**Task goal:** The records below must be returned exactly, with every picture left out.
-------- Dataset extract --------
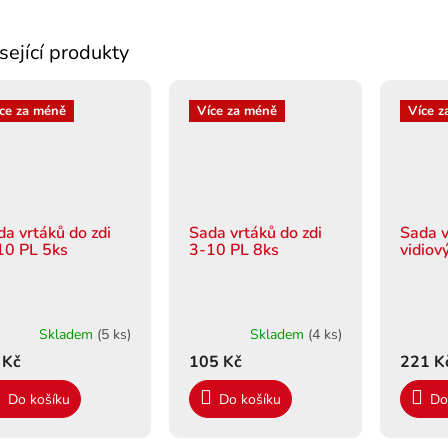
sející produkty
ce za méně
Více za méně
Více z
da vrtáků do zdi
Sada vrtáků do zdi
Sada v
10 PL 5ks
3-10 PL 8ks
vidiov
Skladem
(5 ks)
Skladem
(4 ks)
 Kč
105 Kč
221 K
Do košíku
Do košíku
Do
--------
**Your response:**
sející produkty
ce za méně
Více za méně
Více z
da vrtáků do zdi
Sada vrtáků do zdi
Sada v
10 PL 5ks
3-10 PL 8ks
vidiov
Skladem
(5 ks)
Skladem
(4 ks)
 Kč
105 Kč
221 K
Do košíku
Do košíku
Do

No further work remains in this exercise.